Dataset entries
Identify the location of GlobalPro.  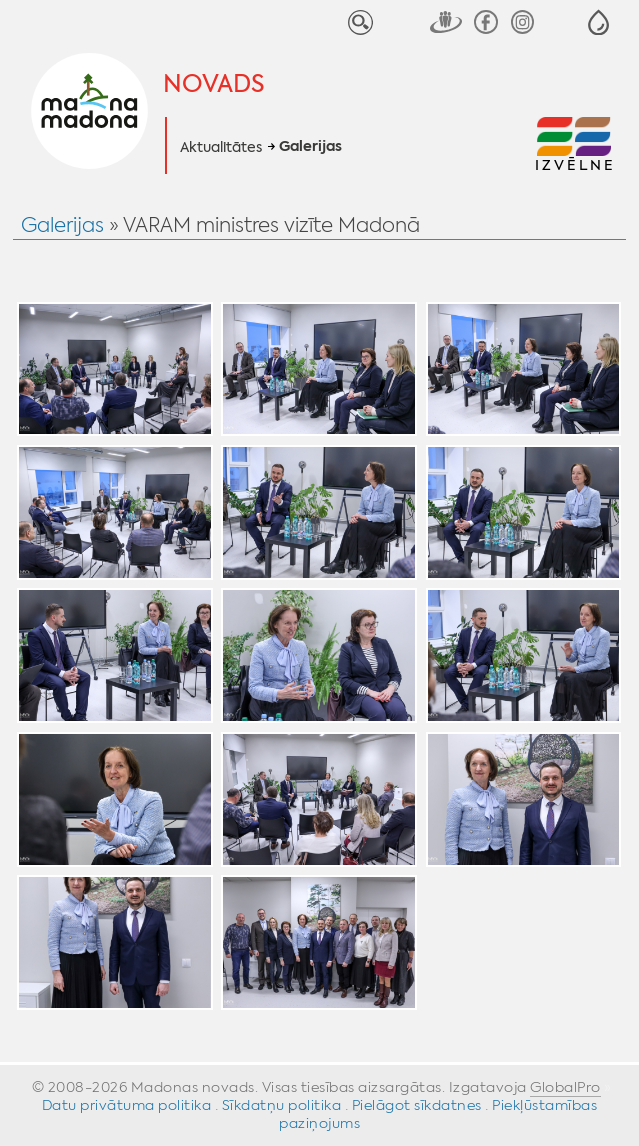
(565, 1087).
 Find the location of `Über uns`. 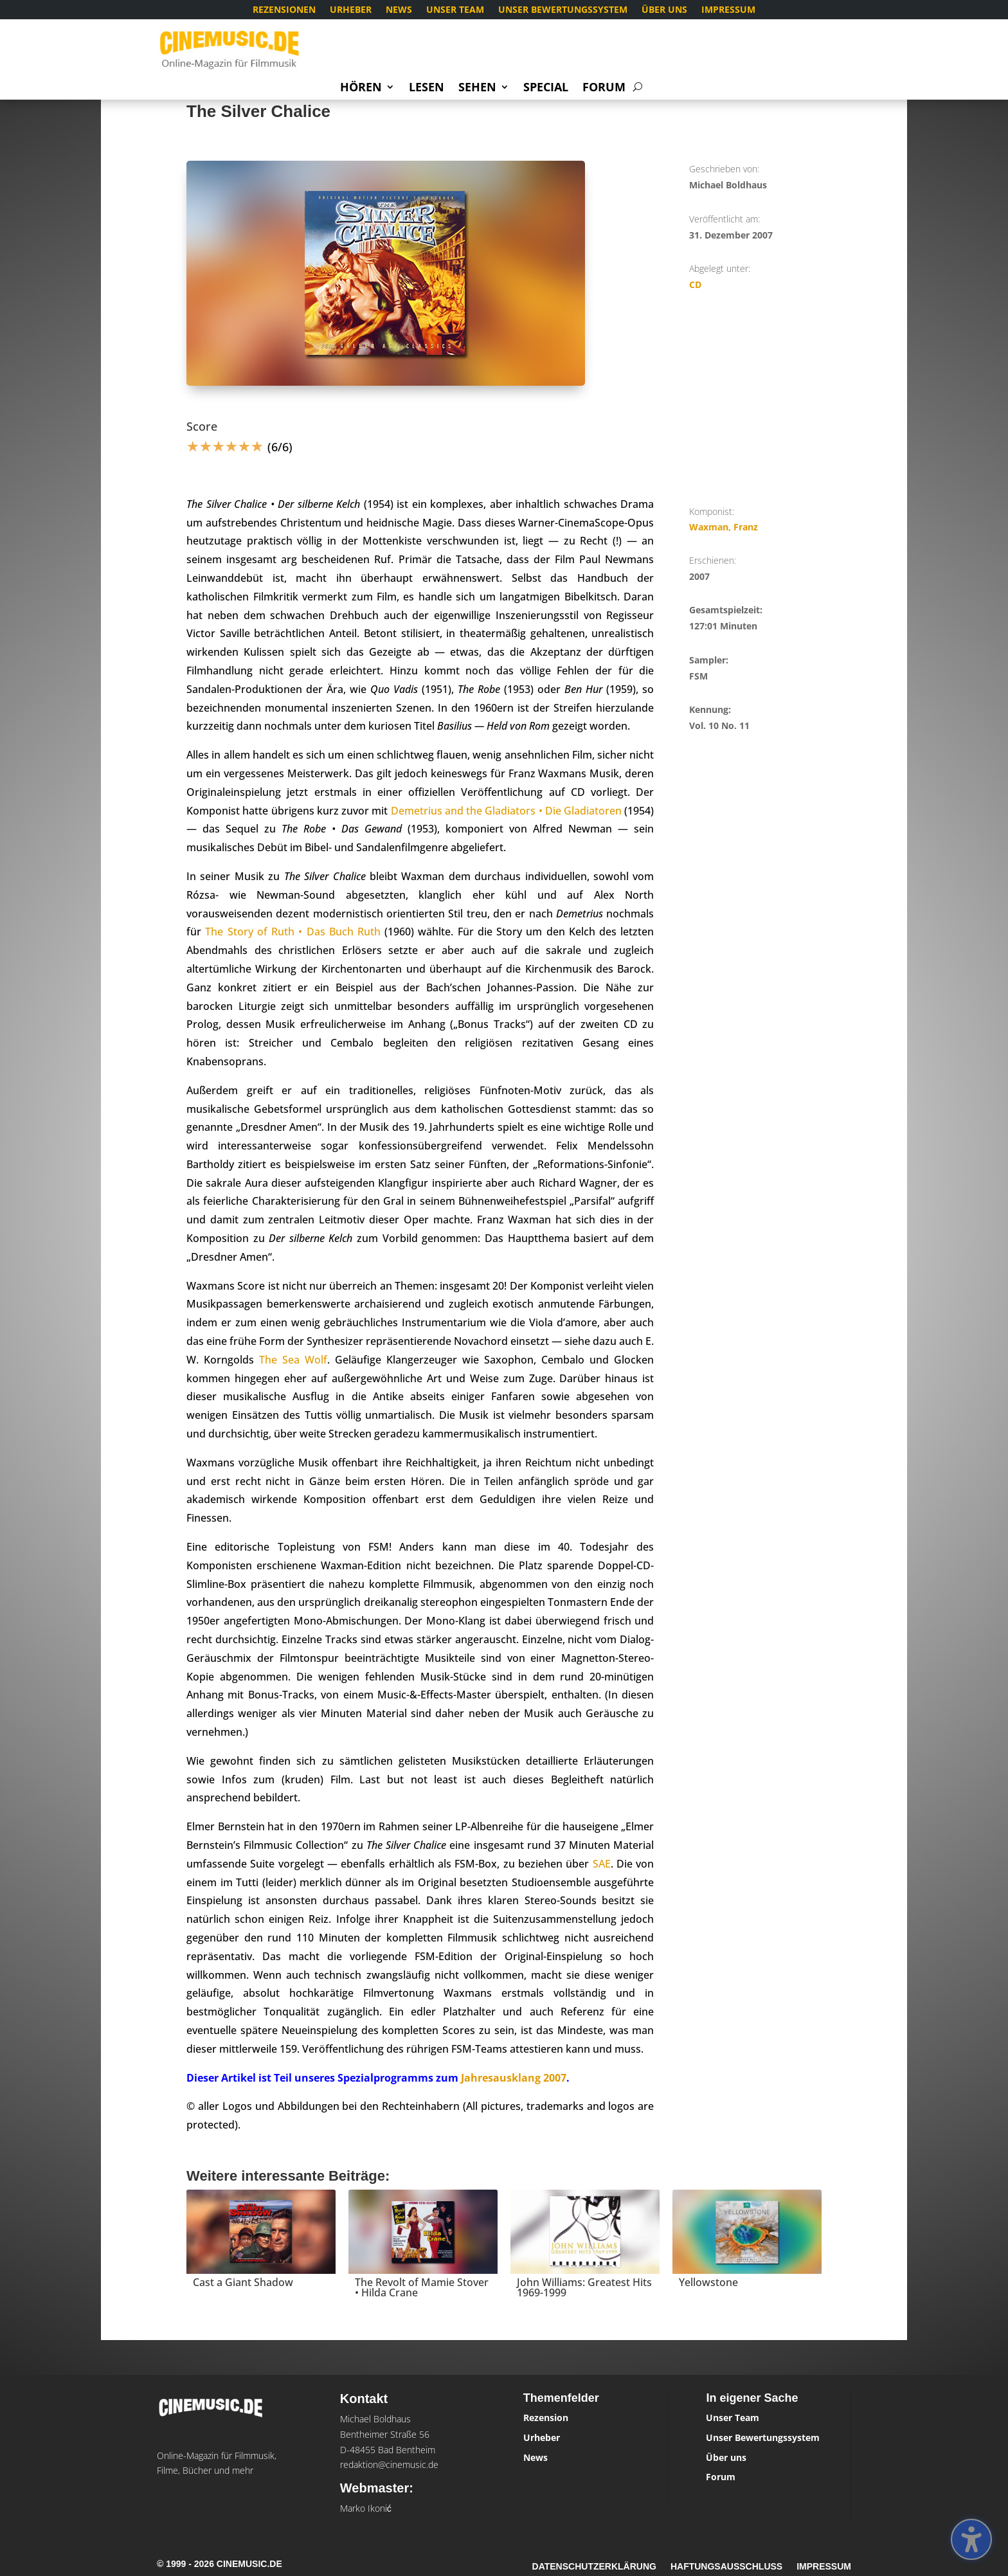

Über uns is located at coordinates (664, 10).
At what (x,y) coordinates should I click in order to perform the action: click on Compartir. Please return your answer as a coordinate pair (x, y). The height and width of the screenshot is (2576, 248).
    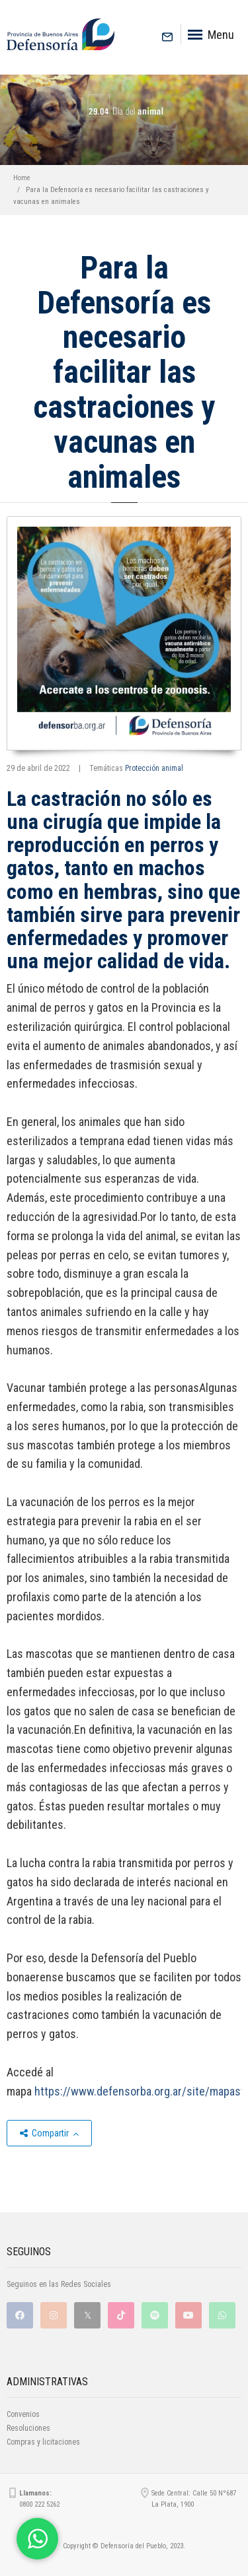
    Looking at the image, I should click on (49, 2133).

■ Exercise aim ■
The records above need to be given again exactly. Omit the pictures.

■ Exercise response ■
Identify the location of GlobalPro.  
(565, 1087).
 Find the location of `Über uns`. 

Über uns is located at coordinates (664, 10).
At what (x,y) coordinates should I click in order to perform the action: click on Compartir. Please return your answer as a coordinate pair (x, y). The height and width of the screenshot is (2576, 248).
    Looking at the image, I should click on (49, 2133).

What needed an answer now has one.